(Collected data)
----
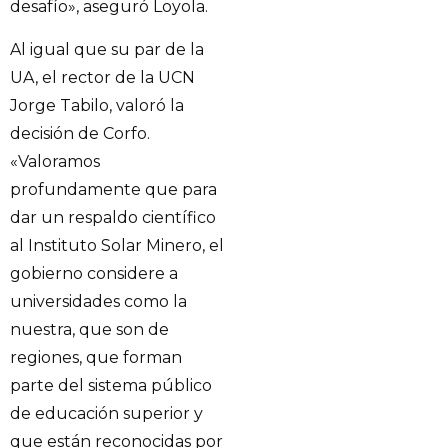
desafío», aseguró Loyola.
Al igual que su par de la
UA, el rector de la UCN
Jorge Tabilo, valoró la
decisión de Corfo.
«Valoramos
profundamente que para
dar un respaldo científico
al Instituto Solar Minero, el
gobierno considere a
universidades como la
nuestra, que son de
regiones, que forman
parte del sistema público
de educación superior y
que están reconocidas por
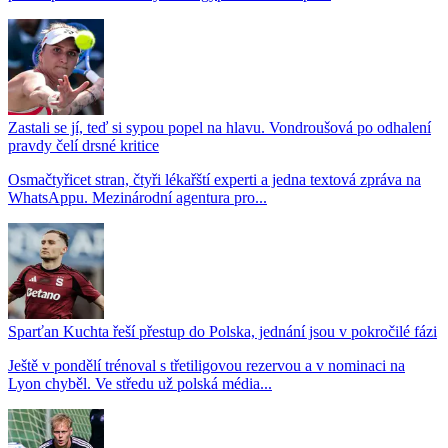
Zastali se jí, teď si sypou popel na hlavu. Vondroušová po odhalení
pravdy čelí drsné kritice
Osmačtyřicet stran, čtyři lékařští experti a jedna textová zpráva na
WhatsAppu. Mezinárodní agentura pro...
Sparťan Kuchta řeší přestup do Polska, jednání jsou v pokročilé fázi
Ještě v pondělí trénoval s třetiligovou rezervou a v nominaci na
Lyon chyběl. Ve středu už polská média...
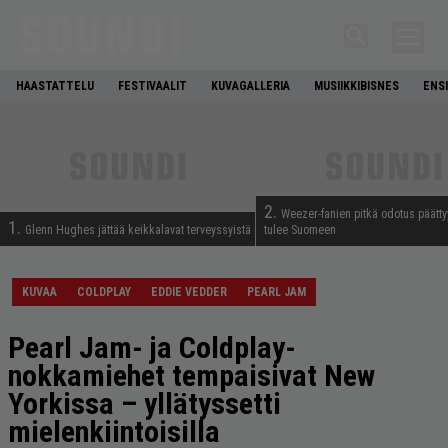
HAASTATTELU
FESTIVAALIT
KUVAGALLERIA
MUSIIKKIBISNES
ENS
2.
Weezer-fanien pitkä odotus päätty
1.
Glenn Hughes jättää keikkalavat terveyssyistä
tulee Suomeen
KUVAA
COLDPLAY
EDDIE VEDDER
PEARL JAM
Pearl Jam- ja Coldplay-
nokkamiehet tempaisivat New
Yorkissa – yllätyssetti
mielenkiintoisilla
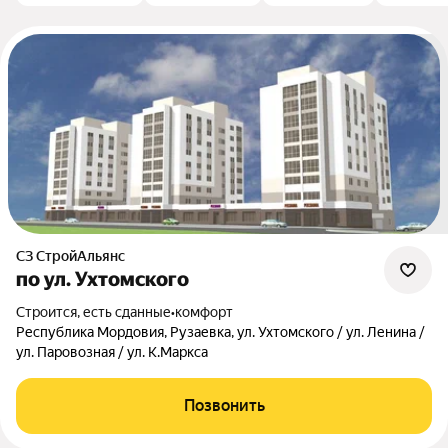
СЗ СтройАльянс
по ул. Ухтомского
Строится, есть сданные
•
комфорт
Республика Мордовия, Рузаевка, ул. Ухтомского / ул. Ленина /
ул. Паровозная / ул. К.Маркса
Позвонить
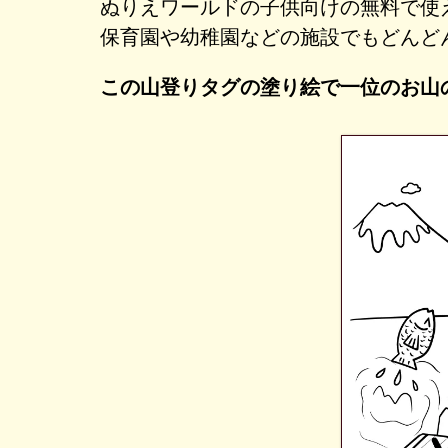
ぬりえワールドの子供向けの無料で使
保育園や幼稚園などの施設でもどんど
この山登りタグの塗り絵で一位のお山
----
▶ [Your goal]
From the first line of the records down through the line containing "FESTIVAALIT", transcribe exactly those lines and no others, both ends kept, pictures dropped.

▶ [Result of this exercise]
desafío», aseguró Loyola.
Al igual que su par de la
UA, el rector de la UCN
Jorge Tabilo, valoró la
decisión de Corfo.
«Valoramos
profundamente que para
dar un respaldo científico
al Instituto Solar Minero, el
gobierno considere a
universidades como la
nuestra, que son de
regiones, que forman
parte del sistema público
de educación superior y
que están reconocidas por
Zastali se jí, teď si sypou popel na hlavu. Vondroušová po odhalení
pravdy čelí drsné kritice
Osmačtyřicet stran, čtyři lékařští experti a jedna textová zpráva na
WhatsAppu. Mezinárodní agentura pro...
Sparťan Kuchta řeší přestup do Polska, jednání jsou v pokročilé fázi
Ještě v pondělí trénoval s třetiligovou rezervou a v nominaci na
Lyon chyběl. Ve středu už polská média...
HAASTATTELU
FESTIVAALIT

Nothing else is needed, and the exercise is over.